» **Exercise prompt**: Leaving out pictures, output exactly the lines below from the one that has "Strompreise" through the one that has "r ajuta dacă", and nothing else.

-------------------------

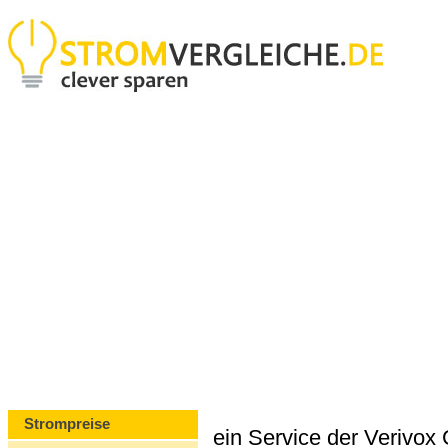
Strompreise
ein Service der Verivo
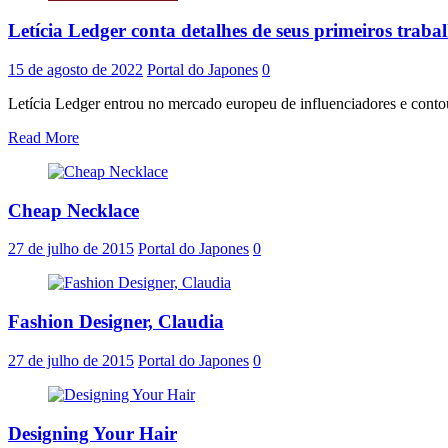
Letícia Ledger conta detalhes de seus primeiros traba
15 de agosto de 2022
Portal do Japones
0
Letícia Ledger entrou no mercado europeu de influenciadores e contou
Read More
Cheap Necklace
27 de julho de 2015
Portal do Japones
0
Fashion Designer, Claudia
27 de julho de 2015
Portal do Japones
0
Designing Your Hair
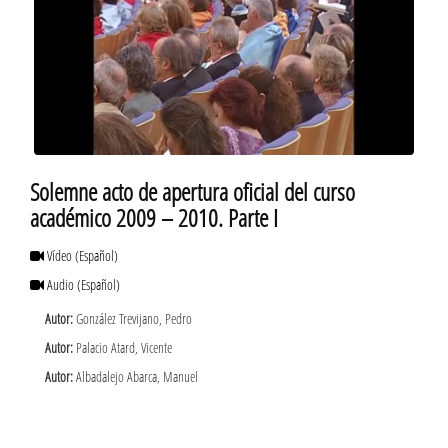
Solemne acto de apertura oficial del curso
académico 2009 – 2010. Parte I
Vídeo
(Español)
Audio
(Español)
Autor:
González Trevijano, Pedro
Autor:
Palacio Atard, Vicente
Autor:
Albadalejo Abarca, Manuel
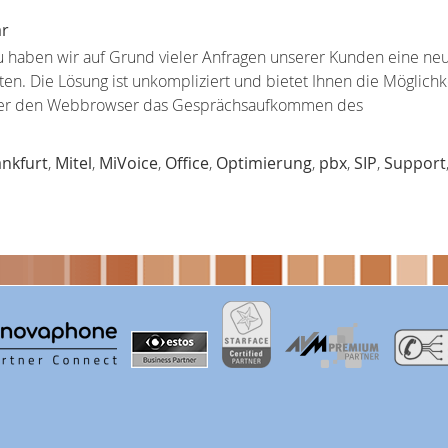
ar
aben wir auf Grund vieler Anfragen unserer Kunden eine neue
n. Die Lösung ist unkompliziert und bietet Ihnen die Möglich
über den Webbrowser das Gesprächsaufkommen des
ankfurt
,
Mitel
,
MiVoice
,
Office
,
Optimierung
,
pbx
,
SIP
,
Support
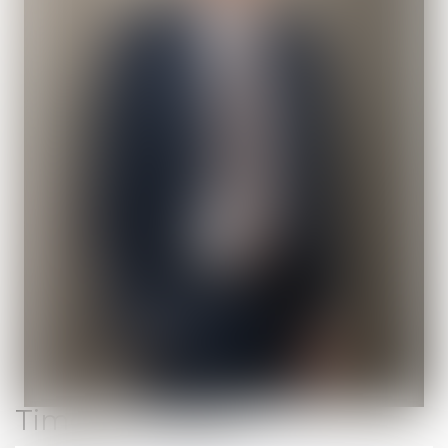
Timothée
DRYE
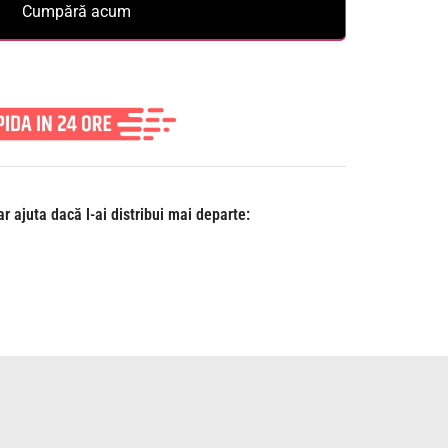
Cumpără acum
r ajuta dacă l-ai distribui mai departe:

-------------------------

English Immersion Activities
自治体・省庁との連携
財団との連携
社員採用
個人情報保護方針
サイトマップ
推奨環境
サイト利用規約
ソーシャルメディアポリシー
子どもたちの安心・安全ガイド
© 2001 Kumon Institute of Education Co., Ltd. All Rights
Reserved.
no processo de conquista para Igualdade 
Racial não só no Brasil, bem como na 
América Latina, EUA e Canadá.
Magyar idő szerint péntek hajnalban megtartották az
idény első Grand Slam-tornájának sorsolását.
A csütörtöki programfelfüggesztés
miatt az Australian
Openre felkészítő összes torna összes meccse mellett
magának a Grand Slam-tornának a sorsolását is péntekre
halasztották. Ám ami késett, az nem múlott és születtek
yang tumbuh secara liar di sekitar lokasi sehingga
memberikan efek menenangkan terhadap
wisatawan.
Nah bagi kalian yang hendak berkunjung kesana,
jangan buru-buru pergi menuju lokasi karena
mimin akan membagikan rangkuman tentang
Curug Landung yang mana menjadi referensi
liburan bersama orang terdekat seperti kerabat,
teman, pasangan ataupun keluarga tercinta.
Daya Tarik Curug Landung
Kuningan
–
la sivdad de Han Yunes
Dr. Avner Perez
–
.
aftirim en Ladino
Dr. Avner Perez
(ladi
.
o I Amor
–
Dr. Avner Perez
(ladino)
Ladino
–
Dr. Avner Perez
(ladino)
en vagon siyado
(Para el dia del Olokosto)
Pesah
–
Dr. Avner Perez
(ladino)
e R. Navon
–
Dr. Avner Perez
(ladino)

-------------------------

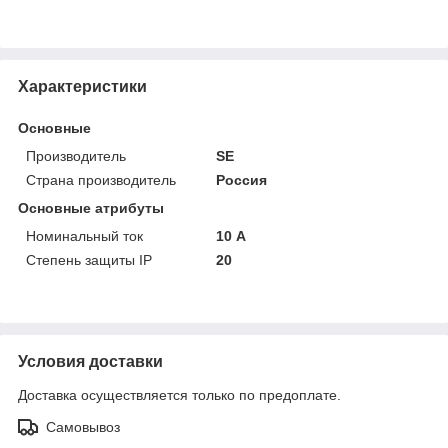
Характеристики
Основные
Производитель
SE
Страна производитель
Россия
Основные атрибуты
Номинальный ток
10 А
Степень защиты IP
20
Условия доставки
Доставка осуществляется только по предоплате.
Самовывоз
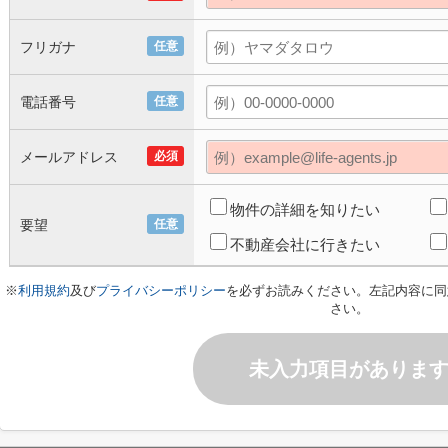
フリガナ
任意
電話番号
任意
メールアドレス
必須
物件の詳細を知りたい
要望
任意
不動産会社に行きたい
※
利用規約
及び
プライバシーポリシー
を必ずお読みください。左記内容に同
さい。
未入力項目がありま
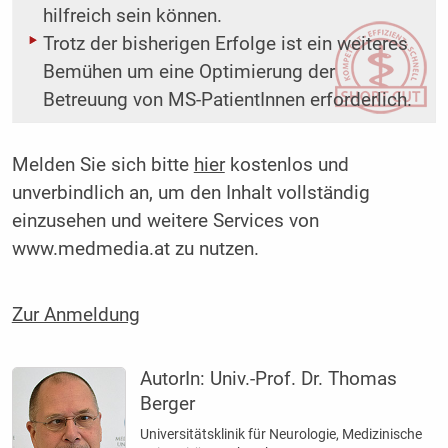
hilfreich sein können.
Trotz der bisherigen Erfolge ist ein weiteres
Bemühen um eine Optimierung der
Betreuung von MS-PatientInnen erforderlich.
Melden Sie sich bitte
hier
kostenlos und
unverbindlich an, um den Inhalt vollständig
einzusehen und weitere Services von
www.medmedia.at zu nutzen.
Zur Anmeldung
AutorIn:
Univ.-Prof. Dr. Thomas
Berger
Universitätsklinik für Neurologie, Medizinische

-------------------------

» **Exercise output**:
Strompreise
ein Service der Verivo
Letícia Ledger conta detalhes de seus primeiros traba
15 de agosto de 2022
Portal do Japones
0
Letícia Ledger entrou no mercado europeu de influenciadores e contou
Read More
Cheap Necklace
27 de julho de 2015
Portal do Japones
0
Fashion Designer, Claudia
27 de julho de 2015
Portal do Japones
0
Designing Your Hair
Solemne acto de apertura oficial del curso
académico 2009 – 2010. Parte I
Vídeo
(Español)
Audio
(Español)
Autor:
González Trevijano, Pedro
Autor:
Palacio Atard, Vicente
Autor:
Albadalejo Abarca, Manuel
ar
aben wir auf Grund vieler Anfragen unserer Kunden eine neue
n. Die Lösung ist unkompliziert und bietet Ihnen die Möglich
über den Webbrowser das Gesprächsaufkommen des
ankfurt
,
Mitel
,
MiVoice
,
Office
,
Optimierung
,
pbx
,
SIP
,
Support
Timothée
DRYE
Cumpără acum
r ajuta dacă l-ai distribui mai departe:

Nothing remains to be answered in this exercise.